### PROVIDED INFORMATION
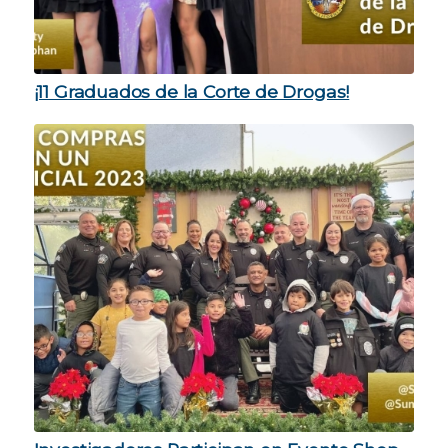
¡11 Graduados de la Corte de Drogas!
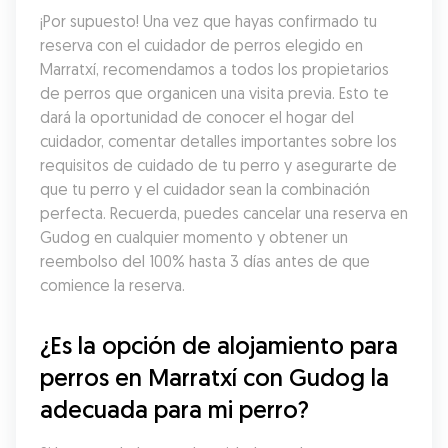
¡Por supuesto! Una vez que hayas confirmado tu 
reserva con el cuidador de perros elegido en 
Marratxí, recomendamos a todos los propietarios 
de perros que organicen una visita previa. Esto te 
dará la oportunidad de conocer el hogar del 
cuidador, comentar detalles importantes sobre los 
requisitos de cuidado de tu perro y asegurarte de 
que tu perro y el cuidador sean la combinación 
perfecta. Recuerda, puedes cancelar una reserva en 
Gudog en cualquier momento y obtener un 
reembolso del 100% hasta 3 días antes de que 
comience la reserva.
¿Es la opción de alojamiento para 
perros en Marratxí con Gudog la 
adecuada para mi perro?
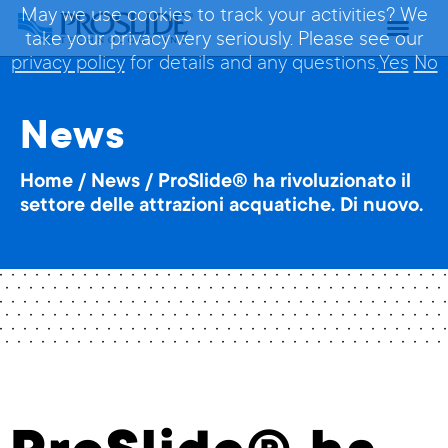
May we use cookies to track your activities? We
take your privacy very seriously. Please see our
privacy policy
for details and any questions.
Yes
No
News
Home
/
News
/
ProSlide® ha rivoluzionato il
settore delle attrazioni acquatiche. Di nuovo.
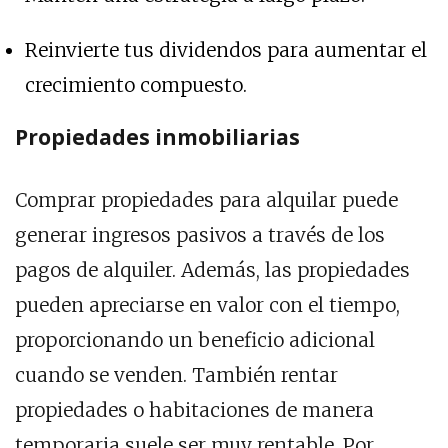
Reinvierte tus dividendos para aumentar el
crecimiento compuesto.
Propiedades inmobiliarias
Comprar propiedades para alquilar puede
generar ingresos pasivos a través de los
pagos de alquiler. Además, las propiedades
pueden apreciarse en valor con el tiempo,
proporcionando un beneficio adicional
cuando se venden. También rentar
propiedades o habitaciones de manera
temporaria suele ser muy rentable. Por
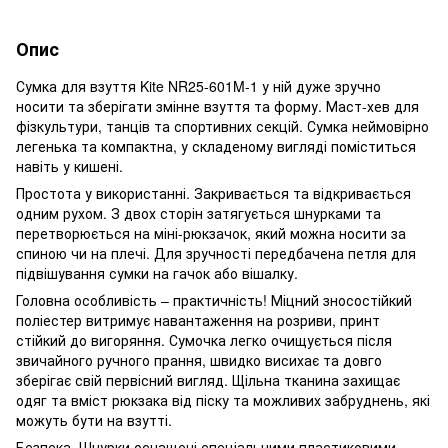
Опис
Сумка для взуття Kite NR25-601M-1 у ній дуже зручно
носити та зберігати змінне взуття та форму. Маст-хев для
фізкультури, танців та спортивних секцій. Сумка неймовірно
легенька та компактна, у складеному вигляді поміститься
навіть у кишені.
Простота у використанні. Закривається та відкривається
одним рухом. З двох сторін затягується шнурками та
перетворюється на міні-рюкзачок, який можна носити за
спиною чи на плечі. Для зручності передбачена петля для
підвішування сумки на гачок або вішалку.
Головна особливість – практичність! Міцний зносостійкий
поліестер витримує навантаження на розриви, принт
стійкий до вигоряння. Сумочка легко очищується після
звичайного ручного прання, швидко висихає та довго
зберігає свій первісний вигляд. Щільна тканина захищає
одяг та вміст рюкзака від піску та можливих забруднень, які
можуть бути на взутті.
Безпека. Шнурки оснащені спеціальними пластиковими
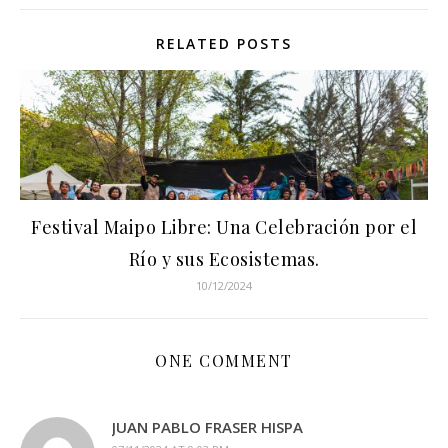
RELATED POSTS
Festival Maipo Libre: Una Celebración por el
Río y sus Ecosistemas.
10/12/2024
ONE COMMENT
JUAN PABLO FRASER HISPA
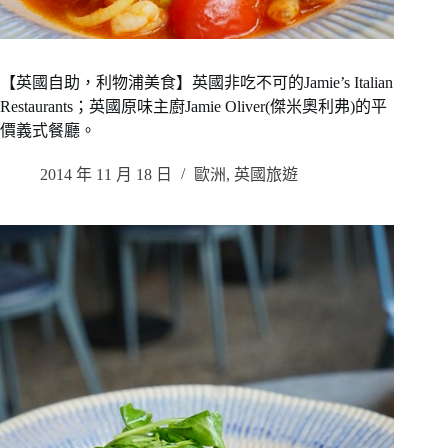
【英國自助，利物浦美食】英國非吃不可的Jamie’s Italian
Restaurants；英國原味主廚Jamie Oliver(傑米奧利弗)的平
價義式餐廳。
2014 年 11 月 18 日
歐洲
,
英國旅遊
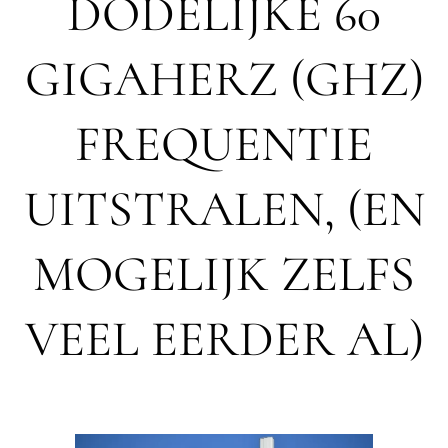
DODELIJKE 60
GIGAHERZ (GHZ)
FREQUENTIE
UITSTRALEN, (EN
MOGELIJK ZELFS
VEEL EERDER AL)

### WHAT THE TASK ASKS
The lines from the top of the data above through the one holding "cuidador, comentar detalles" are to be repeated exactly, and only those, with no pictures.

### SOLUTION FOR THIS PROBLEM
¡11 Graduados de la Corte de Drogas!
¡Por supuesto! Una vez que hayas confirmado tu 
reserva con el cuidador de perros elegido en 
Marratxí, recomendamos a todos los propietarios 
de perros que organicen una visita previa. Esto te 
dará la oportunidad de conocer el hogar del 
cuidador, comentar detalles importantes sobre los 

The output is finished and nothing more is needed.